- [To do] Locate every line in the records below that contains the word "Камаз", and copy each one.

== Segment start ==

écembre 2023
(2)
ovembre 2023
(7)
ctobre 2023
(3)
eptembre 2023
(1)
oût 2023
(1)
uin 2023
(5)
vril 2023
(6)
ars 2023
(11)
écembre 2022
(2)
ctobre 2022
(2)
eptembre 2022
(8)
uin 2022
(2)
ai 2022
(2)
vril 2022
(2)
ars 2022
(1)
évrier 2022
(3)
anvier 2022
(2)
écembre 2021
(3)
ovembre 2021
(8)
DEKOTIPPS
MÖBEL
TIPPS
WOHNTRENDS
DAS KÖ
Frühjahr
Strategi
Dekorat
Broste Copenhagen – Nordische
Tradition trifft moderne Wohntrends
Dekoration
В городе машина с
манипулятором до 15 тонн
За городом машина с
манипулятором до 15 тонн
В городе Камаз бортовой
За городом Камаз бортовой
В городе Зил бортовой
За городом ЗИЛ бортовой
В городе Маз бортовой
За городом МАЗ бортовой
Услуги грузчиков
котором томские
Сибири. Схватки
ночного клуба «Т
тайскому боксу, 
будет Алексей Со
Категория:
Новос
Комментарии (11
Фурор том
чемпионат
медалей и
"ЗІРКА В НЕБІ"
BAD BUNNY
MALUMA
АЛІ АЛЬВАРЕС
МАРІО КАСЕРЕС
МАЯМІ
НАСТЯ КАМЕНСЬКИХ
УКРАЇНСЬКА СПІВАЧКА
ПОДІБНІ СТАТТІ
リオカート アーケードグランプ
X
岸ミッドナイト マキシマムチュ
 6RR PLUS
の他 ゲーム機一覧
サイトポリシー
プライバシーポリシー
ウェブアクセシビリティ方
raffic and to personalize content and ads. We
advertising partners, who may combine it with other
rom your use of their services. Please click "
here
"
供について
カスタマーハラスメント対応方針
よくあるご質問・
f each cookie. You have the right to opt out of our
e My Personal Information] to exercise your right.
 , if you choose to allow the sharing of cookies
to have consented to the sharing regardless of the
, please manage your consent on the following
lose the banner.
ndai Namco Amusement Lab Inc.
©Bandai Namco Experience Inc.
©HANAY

== Segment end ==

- [Output for this task]
В городе Камаз бортовой
За городом Камаз бортовой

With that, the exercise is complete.